### Description of the task
Each record must appear in your answer exactly as it does below.

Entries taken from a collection
..............................
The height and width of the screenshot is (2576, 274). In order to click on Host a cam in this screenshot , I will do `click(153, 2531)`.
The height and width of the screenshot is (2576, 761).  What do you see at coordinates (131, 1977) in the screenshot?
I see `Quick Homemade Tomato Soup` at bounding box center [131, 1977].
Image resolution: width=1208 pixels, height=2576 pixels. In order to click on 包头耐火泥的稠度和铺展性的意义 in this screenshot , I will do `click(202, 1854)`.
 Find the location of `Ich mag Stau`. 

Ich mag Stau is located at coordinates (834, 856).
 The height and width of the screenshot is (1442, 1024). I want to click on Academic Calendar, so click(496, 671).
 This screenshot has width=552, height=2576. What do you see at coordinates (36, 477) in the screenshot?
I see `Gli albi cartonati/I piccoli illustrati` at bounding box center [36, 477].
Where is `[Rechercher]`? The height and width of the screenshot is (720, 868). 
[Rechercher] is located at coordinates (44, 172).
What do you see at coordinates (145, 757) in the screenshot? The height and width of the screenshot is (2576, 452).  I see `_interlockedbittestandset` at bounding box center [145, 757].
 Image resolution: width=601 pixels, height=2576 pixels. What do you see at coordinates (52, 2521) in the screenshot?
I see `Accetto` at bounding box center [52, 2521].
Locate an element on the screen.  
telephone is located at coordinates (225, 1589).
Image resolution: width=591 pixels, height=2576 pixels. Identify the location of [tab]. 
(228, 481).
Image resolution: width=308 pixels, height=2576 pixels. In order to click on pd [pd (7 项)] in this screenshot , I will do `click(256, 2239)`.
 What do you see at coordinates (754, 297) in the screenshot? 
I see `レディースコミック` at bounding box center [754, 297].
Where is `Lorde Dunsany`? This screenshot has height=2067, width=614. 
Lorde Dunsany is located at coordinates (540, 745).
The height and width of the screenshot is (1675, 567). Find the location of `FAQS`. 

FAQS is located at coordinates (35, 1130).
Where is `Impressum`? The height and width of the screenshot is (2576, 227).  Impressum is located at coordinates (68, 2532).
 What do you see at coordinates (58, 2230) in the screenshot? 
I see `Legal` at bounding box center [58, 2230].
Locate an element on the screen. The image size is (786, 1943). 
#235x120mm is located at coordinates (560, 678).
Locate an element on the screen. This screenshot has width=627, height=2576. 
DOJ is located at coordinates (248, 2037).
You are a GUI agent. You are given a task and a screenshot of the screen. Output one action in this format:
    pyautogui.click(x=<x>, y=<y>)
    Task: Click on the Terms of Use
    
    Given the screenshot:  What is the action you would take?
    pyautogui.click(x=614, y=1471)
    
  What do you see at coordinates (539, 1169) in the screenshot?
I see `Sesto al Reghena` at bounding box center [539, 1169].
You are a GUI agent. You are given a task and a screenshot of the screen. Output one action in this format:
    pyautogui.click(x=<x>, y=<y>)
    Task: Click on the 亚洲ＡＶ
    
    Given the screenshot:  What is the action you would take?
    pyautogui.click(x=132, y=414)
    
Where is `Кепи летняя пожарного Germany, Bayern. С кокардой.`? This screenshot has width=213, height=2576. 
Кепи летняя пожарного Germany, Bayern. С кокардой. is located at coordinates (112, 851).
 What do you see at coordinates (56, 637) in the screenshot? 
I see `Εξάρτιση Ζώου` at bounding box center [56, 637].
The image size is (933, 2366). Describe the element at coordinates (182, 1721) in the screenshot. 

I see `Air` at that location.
..............................
### Answer box
The height and width of the screenshot is (2576, 274). In order to click on Host a cam in this screenshot , I will do `click(153, 2531)`.
The height and width of the screenshot is (2576, 761).  What do you see at coordinates (131, 1977) in the screenshot?
I see `Quick Homemade Tomato Soup` at bounding box center [131, 1977].
Image resolution: width=1208 pixels, height=2576 pixels. In order to click on 包头耐火泥的稠度和铺展性的意义 in this screenshot , I will do `click(202, 1854)`.
 Find the location of `Ich mag Stau`. 

Ich mag Stau is located at coordinates (834, 856).
 The height and width of the screenshot is (1442, 1024). I want to click on Academic Calendar, so click(496, 671).
 This screenshot has width=552, height=2576. What do you see at coordinates (36, 477) in the screenshot?
I see `Gli albi cartonati/I piccoli illustrati` at bounding box center [36, 477].
Where is `[Rechercher]`? The height and width of the screenshot is (720, 868). 
[Rechercher] is located at coordinates (44, 172).
What do you see at coordinates (145, 757) in the screenshot? The height and width of the screenshot is (2576, 452).  I see `_interlockedbittestandset` at bounding box center [145, 757].
 Image resolution: width=601 pixels, height=2576 pixels. What do you see at coordinates (52, 2521) in the screenshot?
I see `Accetto` at bounding box center [52, 2521].
Locate an element on the screen.  
telephone is located at coordinates (225, 1589).
Image resolution: width=591 pixels, height=2576 pixels. Identify the location of [tab]. 
(228, 481).
Image resolution: width=308 pixels, height=2576 pixels. In order to click on pd [pd (7 项)] in this screenshot , I will do `click(256, 2239)`.
 What do you see at coordinates (754, 297) in the screenshot? 
I see `レディースコミック` at bounding box center [754, 297].
Where is `Lorde Dunsany`? This screenshot has height=2067, width=614. 
Lorde Dunsany is located at coordinates (540, 745).
The height and width of the screenshot is (1675, 567). Find the location of `FAQS`. 

FAQS is located at coordinates (35, 1130).
Where is `Impressum`? The height and width of the screenshot is (2576, 227).  Impressum is located at coordinates (68, 2532).
 What do you see at coordinates (58, 2230) in the screenshot? 
I see `Legal` at bounding box center [58, 2230].
Locate an element on the screen. The image size is (786, 1943). 
#235x120mm is located at coordinates (560, 678).
Locate an element on the screen. This screenshot has width=627, height=2576. 
DOJ is located at coordinates (248, 2037).
You are a GUI agent. You are given a task and a screenshot of the screen. Output one action in this format:
    pyautogui.click(x=<x>, y=<y>)
    Task: Click on the Terms of Use
    
    Given the screenshot:  What is the action you would take?
    pyautogui.click(x=614, y=1471)
    
  What do you see at coordinates (539, 1169) in the screenshot?
I see `Sesto al Reghena` at bounding box center [539, 1169].
You are a GUI agent. You are given a task and a screenshot of the screen. Output one action in this format:
    pyautogui.click(x=<x>, y=<y>)
    Task: Click on the 亚洲ＡＶ
    
    Given the screenshot:  What is the action you would take?
    pyautogui.click(x=132, y=414)
    
Where is `Кепи летняя пожарного Germany, Bayern. С кокардой.`? This screenshot has width=213, height=2576. 
Кепи летняя пожарного Germany, Bayern. С кокардой. is located at coordinates (112, 851).
 What do you see at coordinates (56, 637) in the screenshot? 
I see `Εξάρτιση Ζώου` at bounding box center [56, 637].
The image size is (933, 2366). Describe the element at coordinates (182, 1721) in the screenshot. 

I see `Air` at that location.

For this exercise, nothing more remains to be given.